BACKGROUND
If you’re interested in linguistics, at some point you’ve probably run into “Corpus Analysis”, which is linguistic work done on a substantial body (“corpus”) of text. There are all kinds of corpora: one might be all the works by Shakespeare, or all of the language used on a particular news site in a given year, or all the emails between members of a corporation. They can be tagged for grammatical information, or simply compiled with minimal metadata like the time and origin of the text. The ones that I’m interested in right now consist of data from social platforms like Reddit, Tumblr, Twitter, and 4chan; as well as apps with more narrow use-cases like Tinder and Grindr. All of these are unique compared to traditional media in that they feature varied genres of discourse, and some like Reddit and 4chan make the process of taking swaths of data from the site fairly easy, as long as you have some scripting knowledge.
This year I started a corpus project with 4chan for a number of reasons — the site is uniform, there’s no need to register to access its data, and it poses a unique set of social circumstances that make it worth studying. I wanted to put together a corpus and then poke at the data until something interesting come out, and many things did. I read a couple papers to help guide this informal research. I didn’t have any particular agenda so essentially everything I will chronicle here is out of curiosity. I hope it’s presented in a relatable and useful way if you’ve ever thought about doing something like this yourself.

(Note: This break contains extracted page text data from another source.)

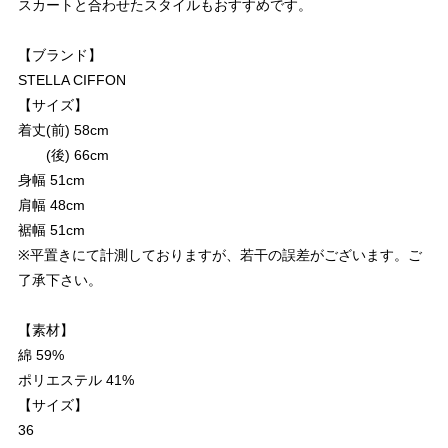
スカートと合わせたスタイルもおすすめです。
【ブランド】
STELLA CIFFON
【サイズ】
着丈(前) 58cm
(後) 66cm
身幅 51cm
肩幅 48cm
裾幅 51cm
※平置きにて計測しておりますが、若干の誤差がございます。ご
了承下さい。
【素材】
綿 59%
ポリエステル 41%
【サイズ】
36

As I get more into the weeds, keep in mind that what I’m studying includes text data from 4chan, which has earned its highly offensive reputation, so just beware that over the course of this writing, I’ll occasionally include uncensored excerpts from the dataset(s), which include all manner of objectionable material from homophobia and racism to casual discussion of paraphilias and so on. In posts where this of concern (most of them), [CW] appears in the title and the article will be prefaced with a more specific content warning, so that readers can steer clear if they prefer.